Image from Flickr Commons.

Choosing  a school is a monumental decision, one that can be slightly overwhelming. There are thousands of secondary institutions out there and the chances of you being able to look at each and every one isn’t promising. Regardless, people are able to narrow down their college choices, but is it possible to make your list too small?

Absolutely. Many students fixate on one particular school which they label their “first-choice” or “top pick”, and don’t entirely explore their other options. This narrow mindset can be unhealthy and you might miss out on various opportunities. Here are some guidelines for college application season.

Don’t sacrifice happiness for your school aspirations

TP staffer Katie Lewis allowed herself to become fixated on attending an Ivy League school. “I tried to take all of the hardest classes and made sure to get straight-A’s all through high school, and I started to lose sight of why I was interested in the material I was so diligently memorizing and regurgitating and reapplying. I started to let my creativity slide in the name of my Ivy-league aspirations,” Katie says. Her top choices were Yale, Princeton, and MIT; after being rejected from all three, she decided that the University of Virginia was a better fit for her, which “worked wonders on [her] emotional state.” 

Don’t prematurely commit yourself to a school

In my experience, it’s better to be open to different options because you might discover that there’s another school that might work better. As I’ve discussed previously, I thought I would be attending Whitman College. I fell in love with the school as soon as I saw it, and I could not stop talking about what a wonderful school it is. My parents, teachers, and friends all thought I would be attending Whitman in the fall. It was, however, the first school that I had visited and therefore left a stronger impression than the others. I was fortunate enough to be accepted to Whitman but I knew that I still needed to visit the other schools that had accepted me. Spring break came and I found myself in Spokane, WA., visiting Gonzaga University.

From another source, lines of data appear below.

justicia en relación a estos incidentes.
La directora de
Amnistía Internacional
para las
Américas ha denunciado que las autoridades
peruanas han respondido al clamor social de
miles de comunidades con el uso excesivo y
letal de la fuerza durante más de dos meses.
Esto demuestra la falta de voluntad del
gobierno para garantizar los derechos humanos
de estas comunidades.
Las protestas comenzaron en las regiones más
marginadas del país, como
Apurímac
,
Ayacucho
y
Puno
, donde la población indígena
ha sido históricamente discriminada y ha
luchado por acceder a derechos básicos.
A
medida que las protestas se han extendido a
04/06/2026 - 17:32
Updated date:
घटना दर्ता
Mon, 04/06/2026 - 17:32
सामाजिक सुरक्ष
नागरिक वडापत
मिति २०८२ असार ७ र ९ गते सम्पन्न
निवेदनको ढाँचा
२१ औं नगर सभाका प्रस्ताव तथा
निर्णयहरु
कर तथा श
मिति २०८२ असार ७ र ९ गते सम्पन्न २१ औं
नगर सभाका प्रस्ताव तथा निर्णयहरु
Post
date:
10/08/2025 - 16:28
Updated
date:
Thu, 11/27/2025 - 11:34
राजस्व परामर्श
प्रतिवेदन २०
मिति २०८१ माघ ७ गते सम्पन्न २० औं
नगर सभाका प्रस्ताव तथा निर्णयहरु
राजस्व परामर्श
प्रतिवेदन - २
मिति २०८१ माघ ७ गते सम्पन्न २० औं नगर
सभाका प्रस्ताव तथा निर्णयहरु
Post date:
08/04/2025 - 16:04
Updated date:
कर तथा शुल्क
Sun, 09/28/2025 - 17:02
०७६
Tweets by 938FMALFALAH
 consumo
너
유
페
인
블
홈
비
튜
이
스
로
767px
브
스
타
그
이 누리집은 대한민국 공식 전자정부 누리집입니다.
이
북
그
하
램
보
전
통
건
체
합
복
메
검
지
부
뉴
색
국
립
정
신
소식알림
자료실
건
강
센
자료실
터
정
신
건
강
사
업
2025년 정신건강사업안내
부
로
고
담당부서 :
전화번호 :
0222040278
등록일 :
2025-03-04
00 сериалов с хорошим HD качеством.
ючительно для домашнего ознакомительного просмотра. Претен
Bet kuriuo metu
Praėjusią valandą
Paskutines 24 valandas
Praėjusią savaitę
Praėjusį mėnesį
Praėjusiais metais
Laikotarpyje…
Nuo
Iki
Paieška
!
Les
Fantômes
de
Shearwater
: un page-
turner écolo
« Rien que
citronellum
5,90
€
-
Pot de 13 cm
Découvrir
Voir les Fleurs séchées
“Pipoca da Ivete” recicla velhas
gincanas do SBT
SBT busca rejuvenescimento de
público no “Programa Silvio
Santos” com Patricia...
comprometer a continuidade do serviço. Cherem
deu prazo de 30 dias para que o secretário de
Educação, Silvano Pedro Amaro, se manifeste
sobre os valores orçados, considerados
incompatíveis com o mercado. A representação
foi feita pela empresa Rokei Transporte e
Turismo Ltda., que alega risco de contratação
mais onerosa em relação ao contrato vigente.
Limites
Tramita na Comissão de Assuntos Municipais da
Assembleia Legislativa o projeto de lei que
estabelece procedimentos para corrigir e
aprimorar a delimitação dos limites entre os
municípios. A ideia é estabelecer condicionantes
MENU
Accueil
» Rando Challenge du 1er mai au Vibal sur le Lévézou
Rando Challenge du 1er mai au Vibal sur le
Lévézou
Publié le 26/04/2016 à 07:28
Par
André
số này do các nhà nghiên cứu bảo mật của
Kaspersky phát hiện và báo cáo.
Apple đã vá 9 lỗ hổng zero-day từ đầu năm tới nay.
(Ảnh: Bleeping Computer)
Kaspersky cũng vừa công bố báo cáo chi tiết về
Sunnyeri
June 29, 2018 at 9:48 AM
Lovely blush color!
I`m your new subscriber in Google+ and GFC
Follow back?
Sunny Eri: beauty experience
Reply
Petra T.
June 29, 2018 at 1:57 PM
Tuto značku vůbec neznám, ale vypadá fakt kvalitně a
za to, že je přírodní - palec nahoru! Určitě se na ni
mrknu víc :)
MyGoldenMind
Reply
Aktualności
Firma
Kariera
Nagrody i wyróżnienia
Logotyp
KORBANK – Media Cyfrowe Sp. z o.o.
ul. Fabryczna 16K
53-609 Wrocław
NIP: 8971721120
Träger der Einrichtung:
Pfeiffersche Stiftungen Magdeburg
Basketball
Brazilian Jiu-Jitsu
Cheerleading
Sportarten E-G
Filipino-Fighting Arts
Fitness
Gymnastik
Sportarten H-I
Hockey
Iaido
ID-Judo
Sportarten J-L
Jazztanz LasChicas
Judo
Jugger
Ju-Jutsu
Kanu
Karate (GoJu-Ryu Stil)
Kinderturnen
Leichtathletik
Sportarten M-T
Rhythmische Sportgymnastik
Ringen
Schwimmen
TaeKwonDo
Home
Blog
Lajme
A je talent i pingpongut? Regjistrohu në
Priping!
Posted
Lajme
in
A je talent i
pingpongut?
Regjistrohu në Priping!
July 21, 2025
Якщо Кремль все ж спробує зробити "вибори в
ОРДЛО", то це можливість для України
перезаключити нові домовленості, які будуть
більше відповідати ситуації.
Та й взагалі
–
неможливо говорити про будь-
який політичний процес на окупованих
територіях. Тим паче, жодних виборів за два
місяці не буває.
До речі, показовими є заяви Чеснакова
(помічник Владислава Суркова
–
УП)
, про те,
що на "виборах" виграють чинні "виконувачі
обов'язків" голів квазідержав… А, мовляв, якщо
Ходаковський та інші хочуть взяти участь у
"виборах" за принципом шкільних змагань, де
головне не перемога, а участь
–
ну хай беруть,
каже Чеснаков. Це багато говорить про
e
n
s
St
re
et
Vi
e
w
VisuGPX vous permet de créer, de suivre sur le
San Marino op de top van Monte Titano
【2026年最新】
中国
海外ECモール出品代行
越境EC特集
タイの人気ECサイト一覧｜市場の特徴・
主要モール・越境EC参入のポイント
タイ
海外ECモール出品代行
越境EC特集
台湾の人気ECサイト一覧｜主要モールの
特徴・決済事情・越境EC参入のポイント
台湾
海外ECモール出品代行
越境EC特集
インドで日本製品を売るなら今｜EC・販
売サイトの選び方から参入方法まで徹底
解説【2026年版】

Suddenly, I found myself conflicted. My visit to Gonzaga was phenomenal, and the school I had thought was “perfect” for me didn’t stand out as much anymore. My trip to Gonzaga was followed by a visit to Whitman, and I realized that while I still loved the school, it didn’t make me “ooh” and “ahh” any more. If I had attended Whitman, I think I would’ve been happy, but I ultimately chose Gonzaga University, and I hold strong to my decision. I look back and am thankful that I had chosen to visit more schools. I didn’t have to, but I did, and found a school that ended up being a better fit. 

I firmly believe that there are many schools out there that you will be perfectly happy at, and this is a sentiment that has been expressed by my peers as well. It’s easy to focus on one school, but that doesn’t allow you to explore all of the options out there. Take a chance! When asked if she had any regrets, Katie says “sometimes I still imagine what my life would be like right now at an Ivy, and I realize that I would probably be miserable. I’m enjoying my life fully here, and I finally feel like I have just the right balance between work and play. I’ve found a place I can grow at my own pace, and I think that’s the best you can hope for in a college”.